Вскоре её зубы достигли амниотического мешка, и с последним, тошнотворным хлюпающим звуком, он лопнул.
На мгновение Сирена с трудом выпрямилась, её дыхание было тяжёлым. Затем она запустила руки внутрь меня, роясь в моих внутренностях, отодвигая органы, пока не извлекла на свет двух крошечных, покрытых слизью новорождённых. С отвращением я наблюдала, как она перегрызла каждую из пуповин и отбросила их в сторону.
Схватив младенцев, Сирена отвернулась, неуверенно поднялась на ноги и, пошатываясь, скрылась в спальне.

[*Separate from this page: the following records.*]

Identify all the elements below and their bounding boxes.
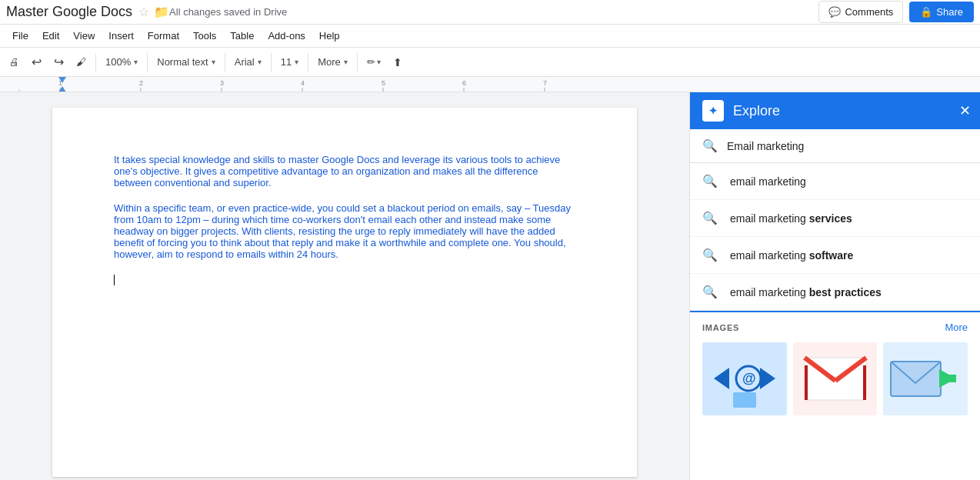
suggestion-text-4: email marketing best practices bbox=[730, 286, 882, 298]
menu-table[interactable]: Table bbox=[224, 27, 260, 45]
menu-bar: File Edit View Insert Format Tools Table… bbox=[0, 25, 980, 48]
search-icon-4: 🔍 bbox=[702, 285, 718, 299]
images-section: IMAGES More @ bbox=[690, 312, 980, 480]
title-bar: Master Google Docs ☆ 📁 All changes saved… bbox=[0, 0, 980, 25]
suggestion-email-marketing-best-practices[interactable]: 🔍 email marketing best practices bbox=[690, 274, 980, 311]
svg-text:@: @ bbox=[742, 371, 756, 386]
cursor-line[interactable] bbox=[114, 274, 575, 285]
share-button[interactable]: 🔒 Share bbox=[909, 2, 974, 22]
svg-text:6: 6 bbox=[462, 79, 466, 87]
svg-rect-22 bbox=[733, 392, 756, 408]
style-selector[interactable]: Normal text ▾ bbox=[152, 54, 219, 70]
size-caret-icon: ▾ bbox=[295, 58, 298, 66]
svg-marker-21 bbox=[760, 368, 775, 389]
print-icon: 🖨 bbox=[9, 56, 19, 68]
images-label: IMAGES bbox=[702, 323, 739, 332]
image-thumb-2[interactable] bbox=[793, 342, 878, 415]
zoom-selector[interactable]: 100% ▾ bbox=[101, 54, 142, 70]
suggestion-email-marketing-software[interactable]: 🔍 email marketing software bbox=[690, 237, 980, 274]
suggestions-list: 🔍 email marketing 🔍 email marketing serv… bbox=[690, 163, 980, 312]
pen-color-button[interactable]: ✏ ▾ bbox=[362, 53, 385, 71]
folder-icon[interactable]: 📁 bbox=[154, 5, 169, 19]
paragraph-1: It takes special knowledge and skills to… bbox=[114, 154, 575, 188]
suggestion-email-marketing-services[interactable]: 🔍 email marketing services bbox=[690, 200, 980, 237]
search-icon-1: 🔍 bbox=[702, 174, 718, 188]
search-icon: 🔍 bbox=[702, 138, 718, 153]
paragraph-2: Within a specific team, or even practice… bbox=[114, 202, 575, 260]
svg-marker-18 bbox=[714, 368, 729, 389]
font-size-selector[interactable]: 11 ▾ bbox=[276, 54, 303, 70]
document-title[interactable]: Master Google Docs bbox=[6, 4, 132, 20]
menu-view[interactable]: View bbox=[67, 27, 101, 45]
toolbar-divider-4 bbox=[271, 53, 272, 72]
menu-help[interactable]: Help bbox=[313, 27, 346, 45]
more-selector[interactable]: More ▾ bbox=[313, 54, 352, 70]
style-caret-icon: ▾ bbox=[212, 58, 215, 66]
save-status: All changes saved in Drive bbox=[169, 6, 287, 18]
suggestion-text-3: email marketing software bbox=[730, 249, 853, 262]
pen-icon: ✏ bbox=[367, 56, 375, 68]
svg-text:2: 2 bbox=[139, 79, 143, 87]
menu-file[interactable]: File bbox=[6, 27, 35, 45]
menu-addons[interactable]: Add-ons bbox=[262, 27, 311, 45]
document-area[interactable]: It takes special knowledge and skills to… bbox=[0, 92, 689, 480]
svg-rect-31 bbox=[945, 375, 956, 382]
menu-format[interactable]: Format bbox=[142, 27, 185, 45]
search-icon-3: 🔍 bbox=[702, 248, 718, 262]
explore-search-input[interactable] bbox=[727, 140, 968, 152]
toolbar-divider-3 bbox=[225, 53, 225, 72]
title-bar-actions: 💬 Comments 🔒 Share bbox=[818, 1, 974, 23]
svg-text:4: 4 bbox=[301, 79, 305, 87]
comments-button[interactable]: 💬 Comments bbox=[818, 1, 903, 23]
toolbar-divider-6 bbox=[357, 53, 358, 72]
menu-insert[interactable]: Insert bbox=[102, 27, 140, 45]
toolbar-divider-2 bbox=[147, 53, 148, 72]
explore-panel: ✦ Explore ✕ 🔍 🔍 email marketing 🔍 email … bbox=[689, 92, 980, 480]
print-button[interactable]: 🖨 bbox=[5, 53, 24, 71]
svg-text:7: 7 bbox=[543, 79, 547, 87]
suggestion-text-2: email marketing services bbox=[730, 212, 852, 225]
image-thumb-1[interactable]: @ bbox=[702, 342, 787, 415]
search-icon-2: 🔍 bbox=[702, 211, 718, 225]
ruler: 1 2 3 4 5 6 7 bbox=[0, 77, 980, 92]
explore-star-icon: ✦ bbox=[702, 100, 724, 122]
paint-format-button[interactable]: 🖌 bbox=[72, 53, 91, 71]
undo-button[interactable]: ↩ bbox=[27, 52, 46, 72]
suggestion-email-marketing[interactable]: 🔍 email marketing bbox=[690, 163, 980, 200]
pen-caret-icon: ▾ bbox=[377, 58, 381, 66]
toolbar-divider-5 bbox=[308, 53, 308, 72]
font-selector[interactable]: Arial ▾ bbox=[230, 54, 266, 70]
svg-text:3: 3 bbox=[220, 79, 224, 87]
comment-bubble-icon: 💬 bbox=[828, 6, 841, 18]
zoom-caret-icon: ▾ bbox=[134, 58, 138, 66]
toolbar-divider-1 bbox=[95, 53, 96, 72]
menu-tools[interactable]: Tools bbox=[187, 27, 222, 45]
image-thumb-3[interactable] bbox=[883, 342, 968, 415]
document-page[interactable]: It takes special knowledge and skills to… bbox=[52, 108, 637, 477]
explore-header: ✦ Explore ✕ bbox=[690, 92, 980, 129]
expand-icon: ⬆ bbox=[393, 56, 402, 68]
redo-button[interactable]: ↪ bbox=[49, 52, 68, 72]
svg-rect-27 bbox=[805, 365, 808, 400]
svg-rect-28 bbox=[863, 365, 866, 400]
paint-format-icon: 🖌 bbox=[76, 56, 86, 68]
more-caret-icon: ▾ bbox=[344, 58, 348, 66]
explore-title: Explore bbox=[733, 103, 968, 119]
main-area: It takes special knowledge and skills to… bbox=[0, 92, 980, 480]
images-more-link[interactable]: More bbox=[945, 322, 968, 333]
redo-icon: ↪ bbox=[54, 55, 64, 69]
star-icon[interactable]: ☆ bbox=[138, 5, 149, 19]
toolbar: 🖨 ↩ ↪ 🖌 100% ▾ Normal text ▾ Arial ▾ 11 … bbox=[0, 48, 980, 77]
svg-rect-29 bbox=[891, 362, 941, 396]
font-caret-icon: ▾ bbox=[258, 58, 262, 66]
explore-search-bar: 🔍 bbox=[690, 129, 980, 163]
undo-icon: ↩ bbox=[32, 55, 42, 69]
text-cursor bbox=[114, 275, 115, 285]
svg-text:5: 5 bbox=[382, 79, 385, 87]
suggestion-text-1: email marketing bbox=[730, 175, 806, 188]
ruler-svg: 1 2 3 4 5 6 7 bbox=[6, 77, 974, 92]
close-icon[interactable]: ✕ bbox=[959, 102, 971, 119]
expand-button[interactable]: ⬆ bbox=[388, 53, 407, 72]
menu-edit[interactable]: Edit bbox=[36, 27, 65, 45]
lock-icon: 🔒 bbox=[920, 6, 932, 18]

Я осталась лежать на полу — пустая, разорванная оболочка, истекающая жизнью. Та хрупкая надежда, что теплилась во мне, угасала с каждым ударом сердца, подобно последнему, колеблющемуся мерцанию пламени свечи на сквозняке. И всё же мои лёгкие, вопреки всему, продолжали работать — расширялись и сжимались, снова и снова, воздух со скребущим звуком проходил через моё парализованное горло, словно какая-то часть тела отказывалась принимать неизбежный конец.
Когда Сирена вернулась, она была с пустыми руками, её лицо и шея были исчерчены застывшими полосами моей крови. Она наклонилась, её руки всё ещё дрожали, и с силой подняла меня, прижав к себе в чудовищной пародии на объятия.
Я попыталась закричать. Я попыталась вырваться. Но не смогла издать ни звука, не смогла пошевелить ни одним мускулом.
— Они прекрасны, — прохрипела она, тяжело моргая, пока несла меня через хижину, её шаги были неровными, заплетающимися. — Девочку, само собой, я назову Изабеллой. А вот с мальчиком… я ещё не решила.
Я попыталась пошевелиться, оттолкнуть её, но оставалась безвольной тряпичной куклой в её стальных объятиях.
Это не может быть концом. Элис не могла ошибиться.
И тогда мы оказались снаружи.
Надо мной небо пылало глубоким фиолетовым, а облака на горизонте были окрашены в бледно-огненные, прощальные оттенки. Сумерки быстро поглощали последние лучи солнца.
Зелёные глаза Сирены оставались остекленевшими, веки смыкались, её хватка внезапно ослабла…
… моё сердце совершило прыжок в горле, когда я ощутила невесомость падения.
Всплеск!
Ледяной шок от воды на мгновение вернул мне остроту сознания — ровно настолько, чтобы осознать: это оно. Это и есть настоящий конец. Элис всё-таки ошиблась.
Холодные, тяжёлые, безжалостные воды сомкнулись над моей головой, потащив вниз, в обширную и безмолвную пустоту. Зрение расплылось, и тьма простёрлась надо мной, поглощая последние проблески света, пока они не исчезли навсегда.